Let's actually go and try running this. To run such a generator we can just refer it by the actual name that we have here in our package.json and so this is called automation. So we could just run pmpm nx generate or just g for short and then say automation and colon the name of the generator which in this case is custom lib because that's the name that we actually gave our generator here so to do a dry run we can just pass dry run here and this would now invoke directly our generator so it asks properly what name we want to use for our library. So let's say my reactlib. What is the package about?
It is just a simple setup of a react library and now you would see what it is going to generate. So here it would create a new folder here based on the name we provided with a package.json, has the source file, has the configs that we need. And so far it looks actually pretty good. So let's try this without actually a dry run. We can also pass the name directly, so I could say my react lib and give the description, a simple React library.

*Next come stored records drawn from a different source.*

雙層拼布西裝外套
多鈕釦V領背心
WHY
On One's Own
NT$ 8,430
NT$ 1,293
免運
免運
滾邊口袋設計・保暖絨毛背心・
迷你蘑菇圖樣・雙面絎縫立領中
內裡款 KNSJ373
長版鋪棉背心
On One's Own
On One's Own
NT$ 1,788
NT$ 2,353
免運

And now here you can see in this packages folder we got a new myReactLib. It has properly set the name, it has set the description. We have our tsConfig which should still be valid, You have our subconfig which we didn't really change but just generate into this folder here. And we have the index.ts file where we just mentioned here export your public react components. And so we could go ahead here and say create a new hello-world.tsx and just create here a simple React component.
Now notice here it doesn't recognize the TSX yet and the reason is we actually need to run a pmpm install here so it would install all the packages that this specific library here needs which also includes things like React, React DOM and so on. And so now you can see it properly recognizes it. Now since this has already the build script as well, we can just run pmpm nx build and the name of this library is my-org-my-react-lib and we just now build our application here. Now you can see there are some warnings because what happened here when we generated this setup automation is that here in the TS config base, some relative paths have been set and this is necessary for NX automatically recognize this library and pre-build it for us and run it. Because this is written in TypeScript, ByteLinux immediately executes it without us having to do any pre-build step at all.

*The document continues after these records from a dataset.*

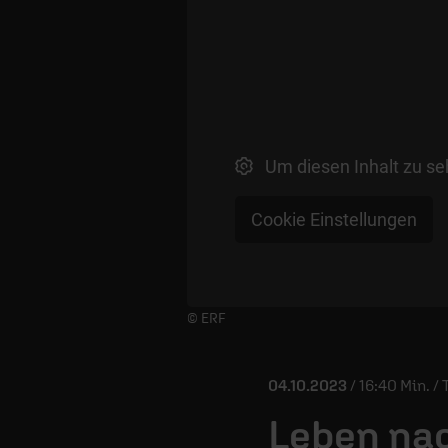
Um diesen Inhalt zu se
Cookie Einstellungen
Player starten/anhalten
© ERF
04.10.2023
/ 16:40 Min. /
Leben na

And so to circumvent this warning, you can just set here the base URL and set it to dot as well as the root there to dot. And so if you rerun the build here of our React lib again, it just produces the proper output. And so you can see here it compiles just as we would expect. And so this generator was actually a pretty straightforward one as we didn't really customize a lot of the output here, but we are just copying pasted files in here, replace a couple of things such as here and here that could be dynamic based on the user input and that's it. But you could do a whole lot of different things here such as using some AST parser, looking at an existing library and for instance augmenting that library with some additional things.
Let's say you have a library or an application in your monorepo and you want to add Prisma support so you could generate that on top of that existing library rather than just always scaffolding new ones.